On May 25, Kohl will be premiering a new composition to honor saxophonist Mars Williams, who passed away from cancer in November 2023. A beloved member of the Chicago and world music community, Williams was a longtime member of bands including the Psychedelic Furs, Liquid Soul, Hal Russell’s NRG Ensemble and the Ken Vandermark Quartet. He also gained MTV fame playing saxophone on the hit songs “I Know What Boys Like” and the theme for the TV show “Square Pegs” as a member of pop/punk group The Waitresses.
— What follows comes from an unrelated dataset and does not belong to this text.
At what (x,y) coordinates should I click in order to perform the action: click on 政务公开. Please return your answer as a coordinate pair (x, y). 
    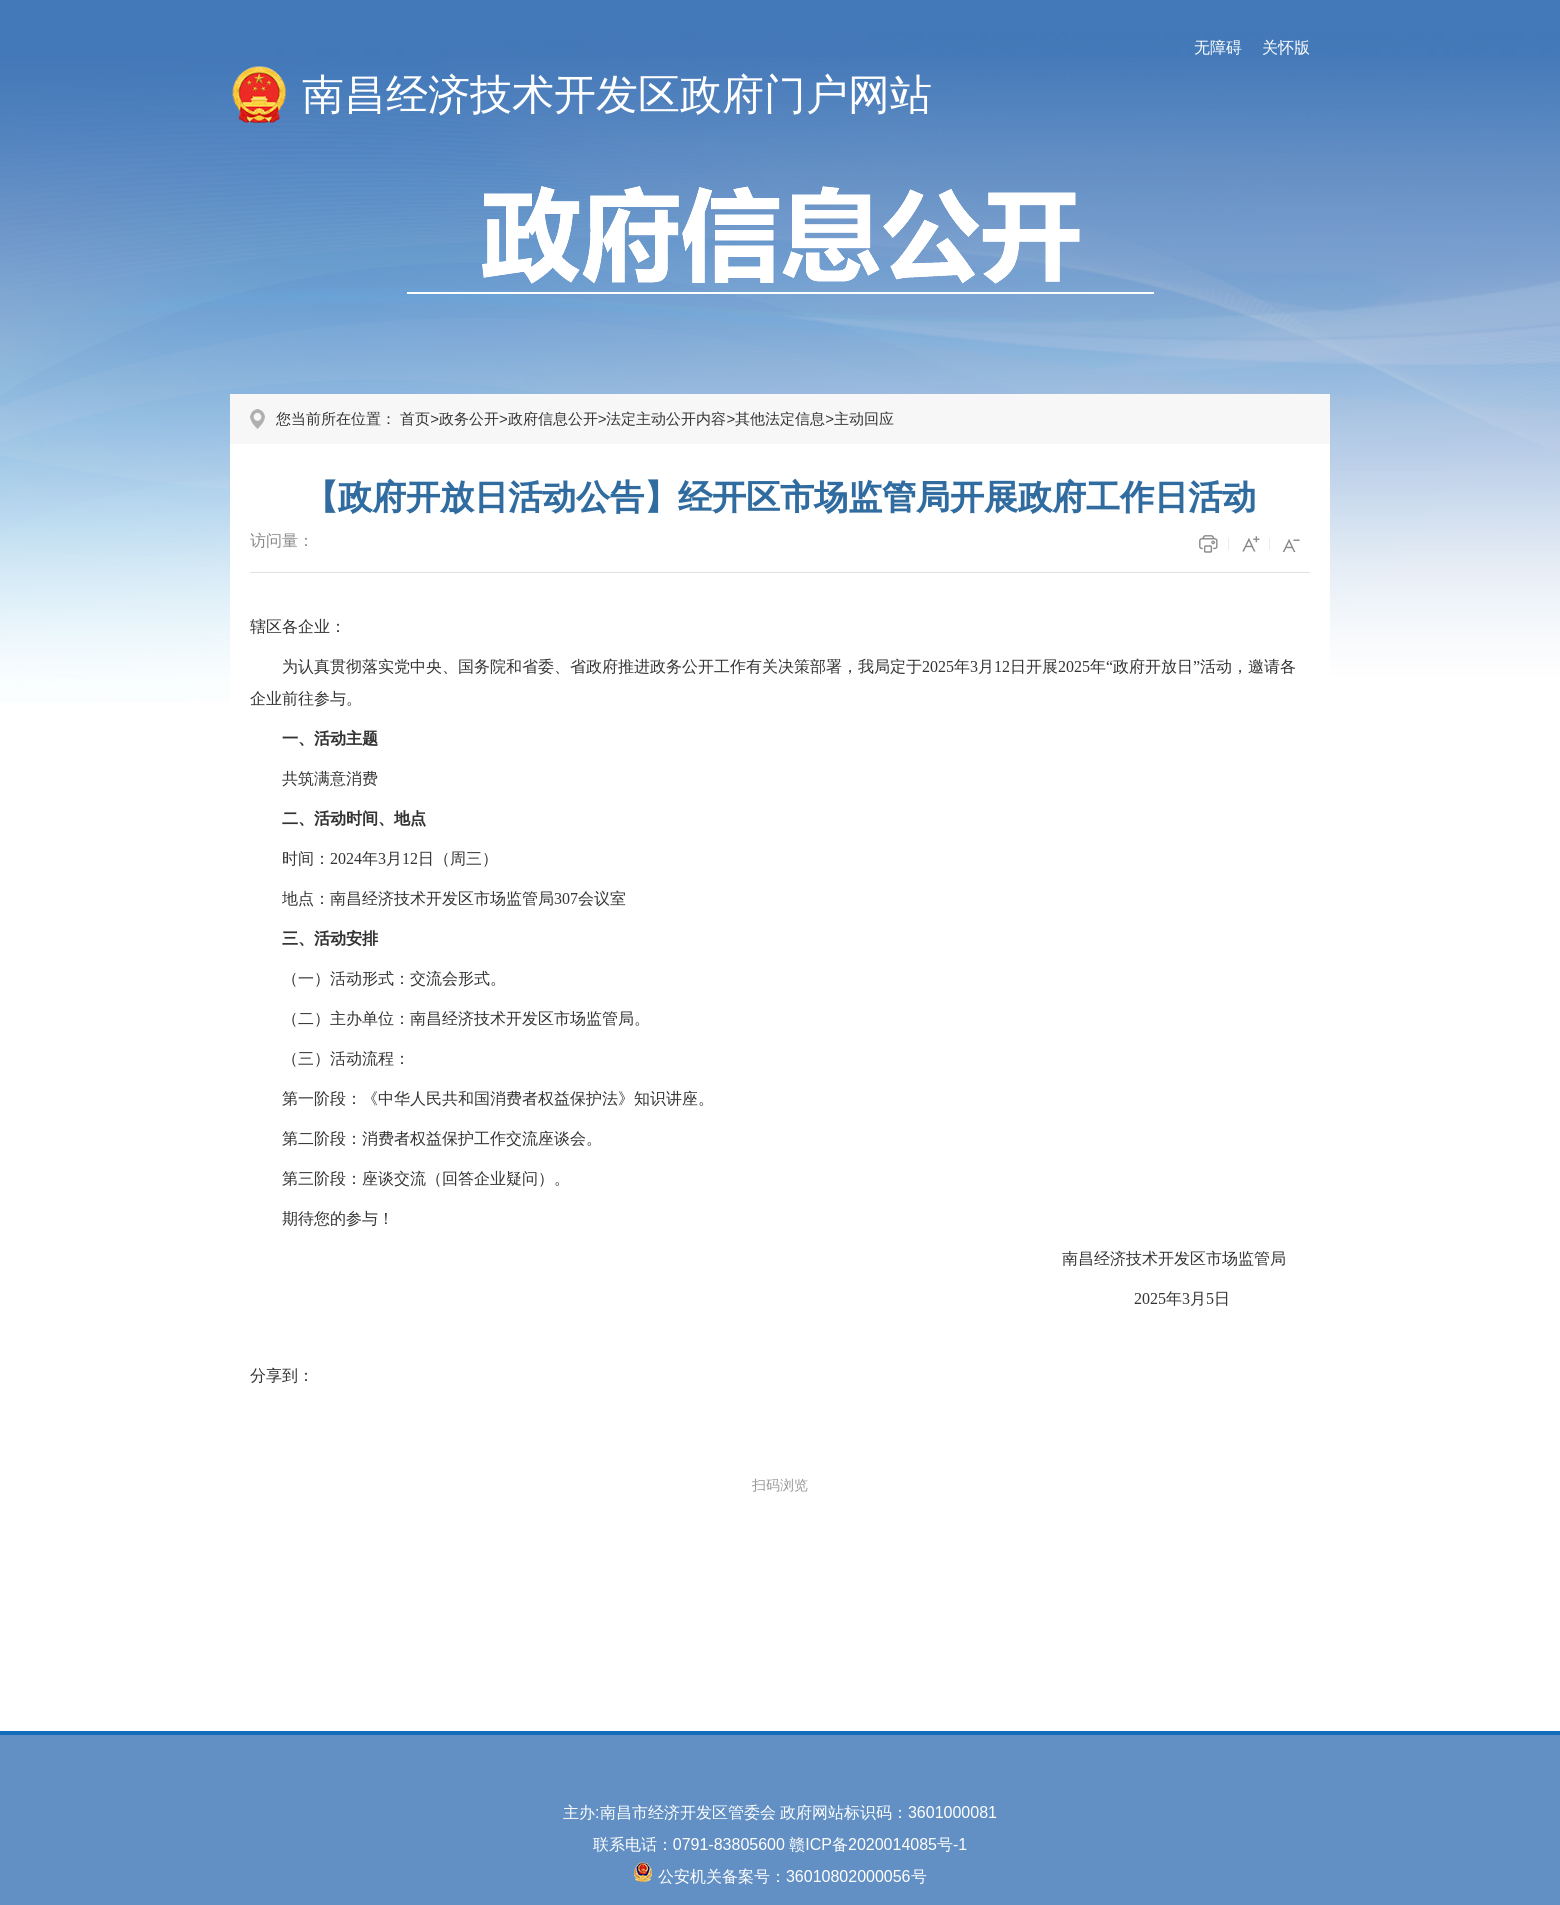     Looking at the image, I should click on (469, 418).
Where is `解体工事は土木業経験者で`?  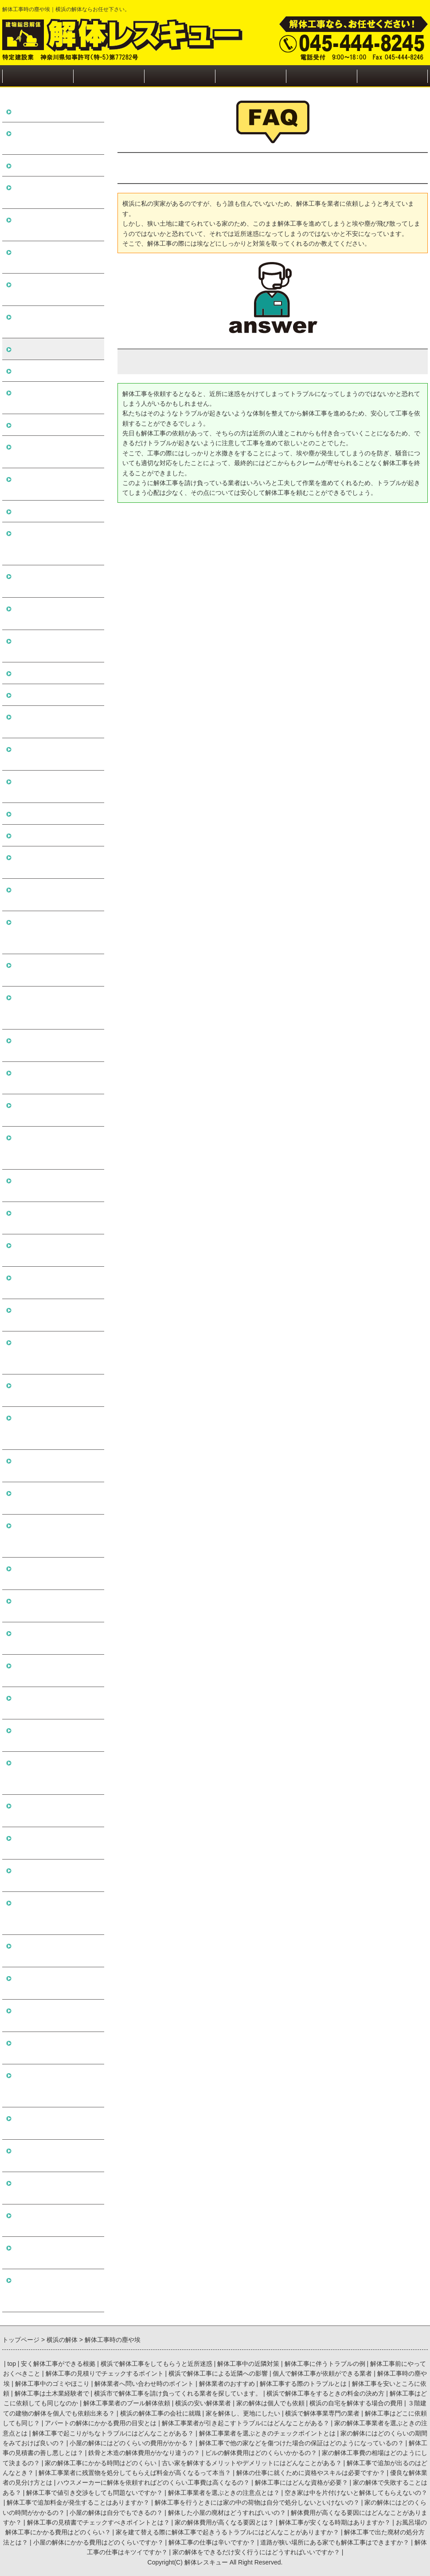 解体工事は土木業経験者で is located at coordinates (55, 511).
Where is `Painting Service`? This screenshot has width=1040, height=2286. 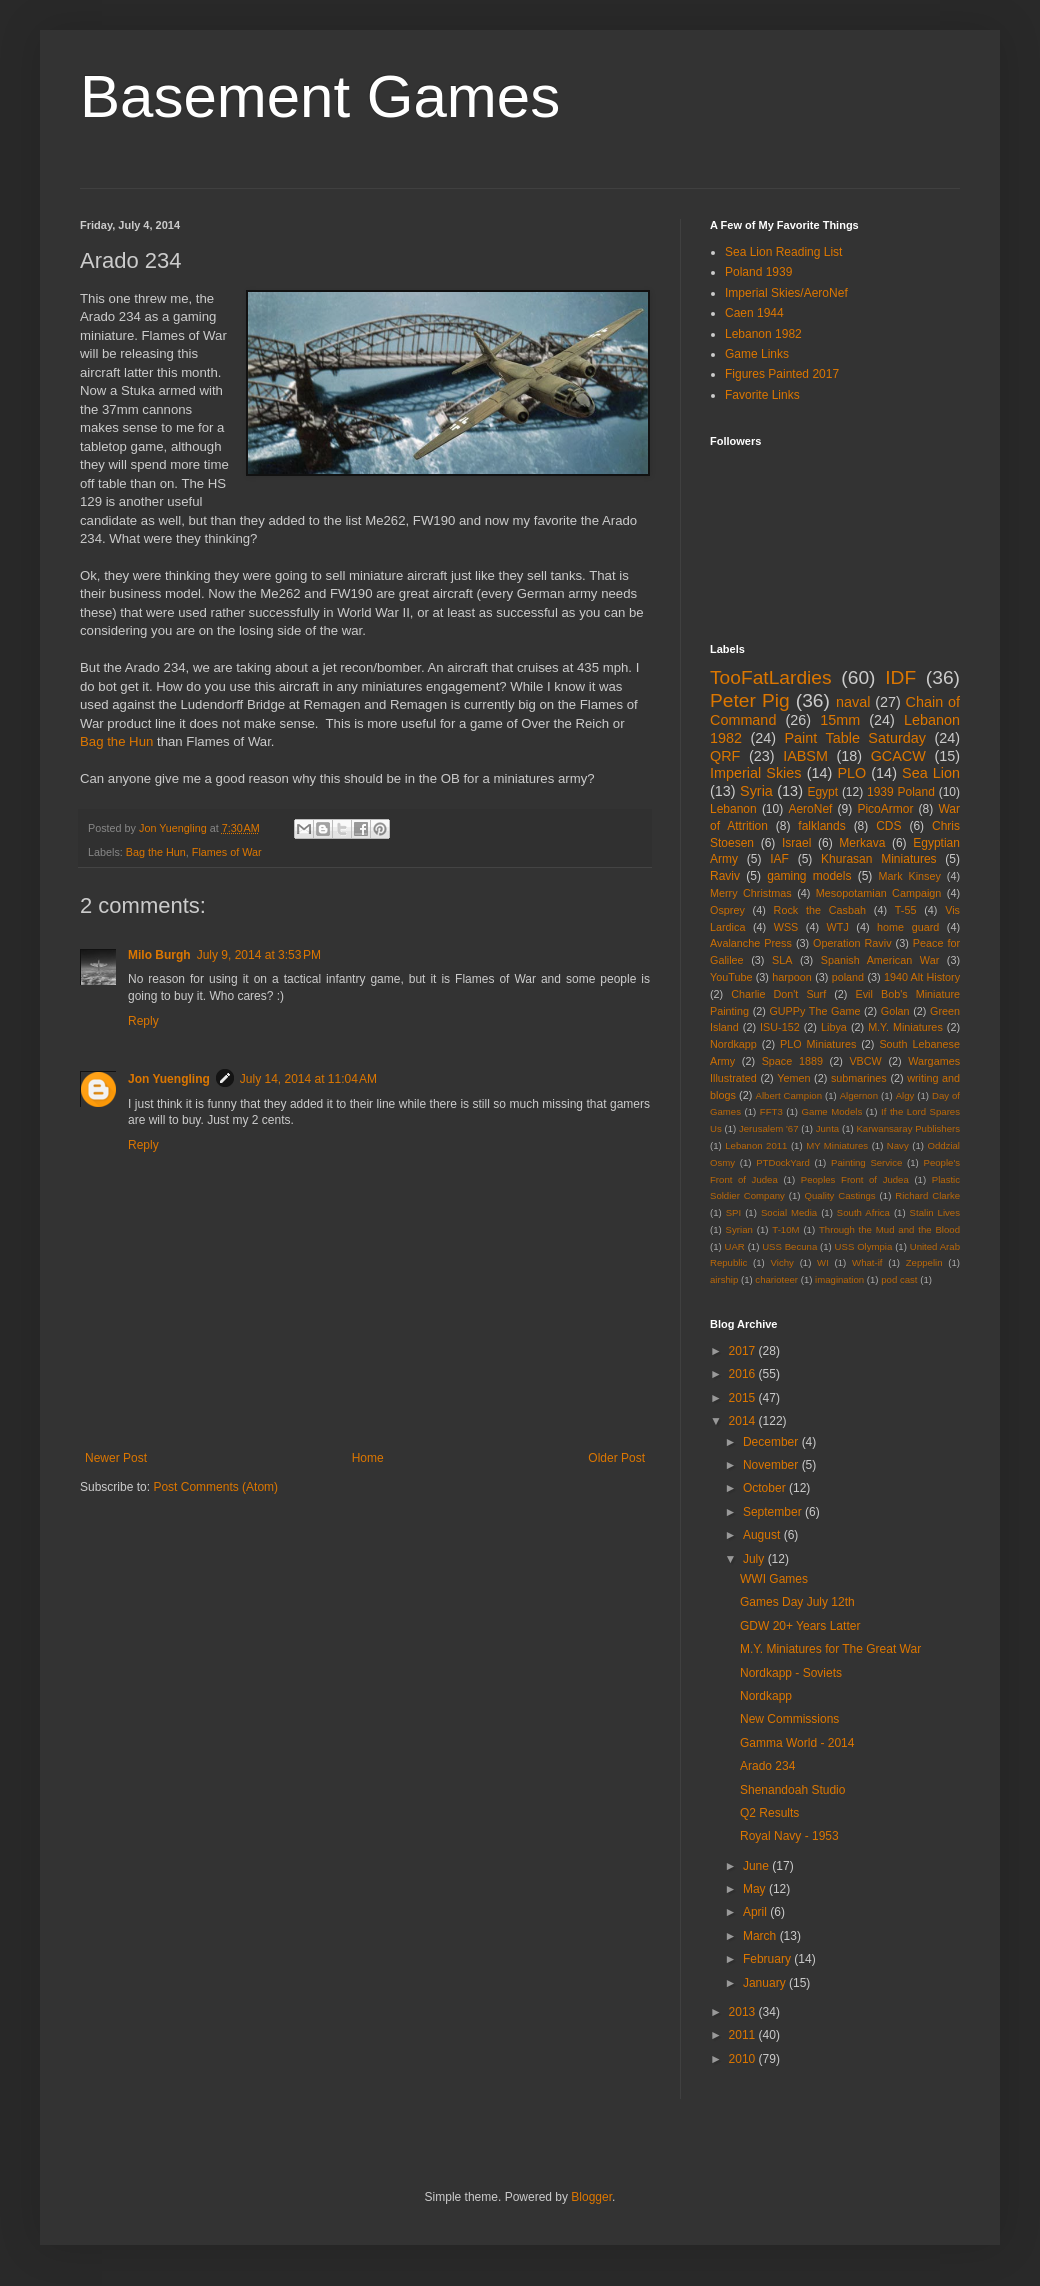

“Over his career, Mars collected a large group of toy instruments,” Kohl says. “Some of them are little kazoos, little plastic keyboards, all kinds of things, and he would use them in performance. When he was dying, he donated them to the Experimental Sound Studio to be publicly available, which is a wonderful gift. So, to celebrate the opening of this archive, they commissioned me to make a piece. So it will be a trio,” Kohl continues, “using a group of the toys, performed by me and Katinka Kleijn and Macie Stewart, who also knew and loved Mars.”

“Music for Union Station” will be performed on Thursday, May 15, 6pm, in the Great Hall and throughout the station, 225 South Canal.

“Mars Williams’ ‘Toy Story’” will premiere May 25 at 2pm at the May Chapel in the Rosehill Cemetery at 5800 North Ravenswood. On May 24, “Music for Mars,” the seventieth birth-year/archive launch will take place at Constellation, 3111 North Western. There will also be an event honoring Williams at The Hungry Brain, 2319 West Belmont, on May 25.